Advanced Technology Ventures on Wednesday announced it has made two new greentech investments, putting money into solar and thermal-cooling companies.

The solar-cell company, Wakonda Technologies, is developing a material that the company claims could greatly improve a solar cell’s ability to convert sunlight into electricity.

Wakonda raised $9.5 million in its first round of funding from ATV, which led the round, General Catalyst Partners, Polaris Venture Partners, Applied Ventures and the Massachusetts Green Energy Fund, which is also a Greentech Media investor.

The three-year-old company, based in Medford, Mass., wants to find a way to imitate the efficiency of solar cells made for satellites while keeping manufacturing costs low.

Solar cells made to outfit satellites use a different class of semiconducting materials, such as gallium arsenide, that can convert sunlight much more efficiently than terrestrial solar cells. Satellite-bound solar cells can convert 30 percent of the sunlight that hits them into electricity, according to Wakonda. In comparison, the most efficient cells commercially available for use on Earth today claim a 22 percent efficiency.

But the ultra-efficient cells for the sky are too expensive for the commercial market today. Wakonda believes it can find a way to make gallium-arsenide cells that offer the similar high efficiency without the high cost.

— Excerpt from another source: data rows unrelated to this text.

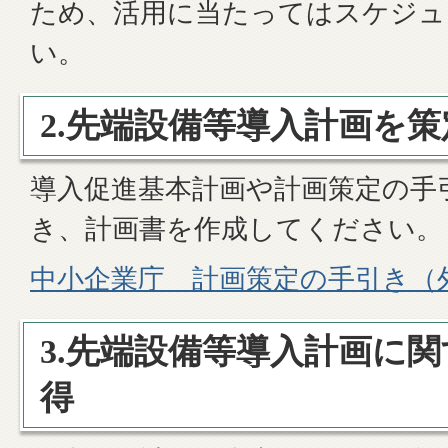
ため、活用に当たってはスケジュ
い。
2.先端設備等導入計画を策
導入促進基本計画や計画策定の手
き、計画書を作成してください。
中小企業庁 計画策定の手引き（
3.先端設備等導入計画に
得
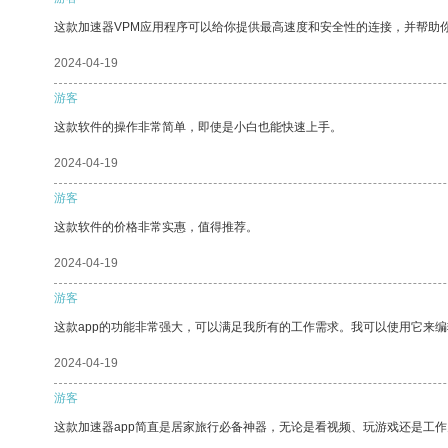
这款加速器VPM应用程序可以给你提供最高速度和安全性的连接，并帮助
2024-04-19
游客
这款软件的操作非常简单，即使是小白也能快速上手。
2024-04-19
游客
这款软件的价格非常实惠，值得推荐。
2024-04-19
游客
这款app的功能非常强大，可以满足我所有的工作需求。我可以使用它来
2024-04-19
游客
这款加速器app简直是居家旅行必备神器，无论是看视频、玩游戏还是工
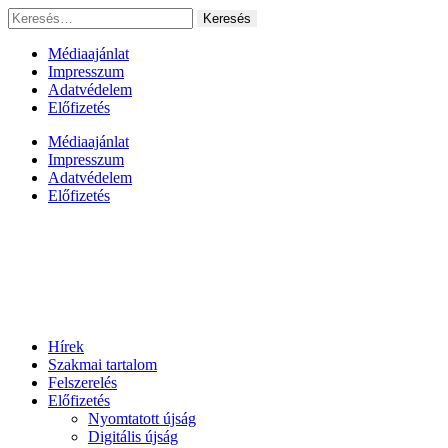
Ugrás
Keresés:
a
tartalomhoz
Médiaajánlat
Impresszum
Adatvédelem
Előfizetés
Médiaajánlat
Impresszum
Adatvédelem
Előfizetés
Hírek
Szakmai tartalom
Felszerelés
Előfizetés
Nyomtatott újság
Digitális újság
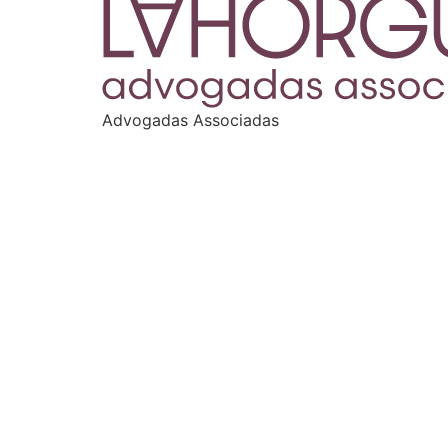
Advogadas Associadas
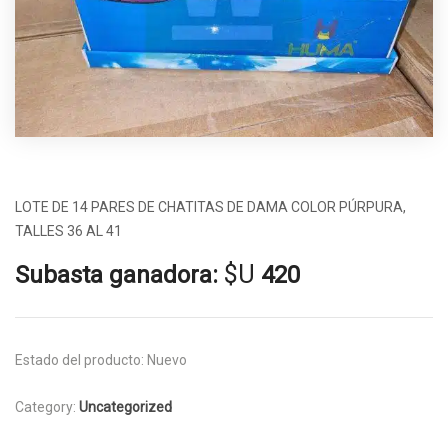
LOTE DE 14 PARES DE CHATITAS DE DAMA COLOR PÚRPURA,
TALLES 36 AL 41
$U
Subasta ganadora:
420
Estado del producto:
Nuevo
Category:
Uncategorized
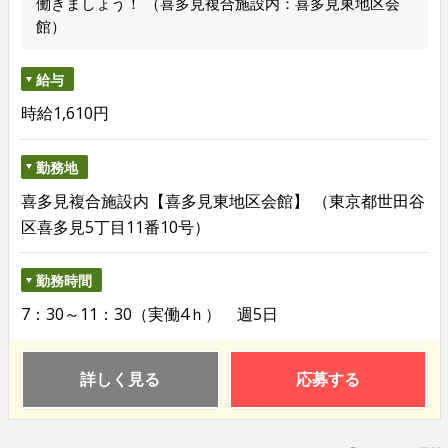
働きましょう！ （喜多見複合施設内：喜多見東地区会
館）
給与
時給1,610円
勤務地
喜多見複合施設内【喜多見東地区会館】 （東京都世田谷
区喜多見5丁目11番10号）
勤務時間
7：30～11：30（実働4ｈ） 週5日
詳しく見る
応募する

The company said it is developing what it calls a “virtual single crystal” technology that uses a special surface treatment to cause a commercial metal foil to simulate the performance of the costly single-crystal wafer.

Wakonda has been working with the Rochester Institute of Technology, Cornell University and the NASA Glen Research Center to develop its technology. Wakonda Chief Technology Officer Ryne Raffaelle leads the NanoPower Research Lab at Rochester.

ATV also led the round for the thermal-cooling company, Nuventix.

The company raised $14 million to market its SynJet technology, which keeps lighting and electronics from overheating by blowing bursts of highly turbulent air.

Braemar Energy Ventures participated in the round.

Nuventix, based in Austin, Texas, began producing the SynJet devices earlier this year.

Nuventix currently sells its products to the light-emitting diode (LED) market. LEDs, which traditionally have been used for indicator lights on consumer electronics, have been entering into broader industrial and consumer markets. They can consume a third less power than traditional lights, but are more costly.

Another challenge is that LED lights can burn hot, especially in industrial applications. That makes engineering brighter LED lights difficult. By using a cooling technology, LED lighting makers can improve LED performance while minimizing overheating.

Using SynJet, customers can double the light output from an LED device while keeping the temperature at the same level, Nuventix CEO Jim Balthazar said.

Nuventix’s customers include Philips Lighting, a division of the consumer electronics giant, the Royal Philips Electronics in the Netherlands. Other customers include Cooper, Focal Point, Intematix and Luminus.

Nuventrix also is pursuing customers in the computer industry. Computer makers typically build fans into their products for cooling, but fans can be noisy. Nuventix is working with computer makers to put SynJet into servers, which could reduce their power use by 50 watts, Balthazar said

Balthazar declined to name the computer makers, but said his company may begin selling its devices to server makers next year.

Nuventix was founded in 2003 at Georgia Institute of Technology, and it has raised a total of $29 million (including the $14 million funding).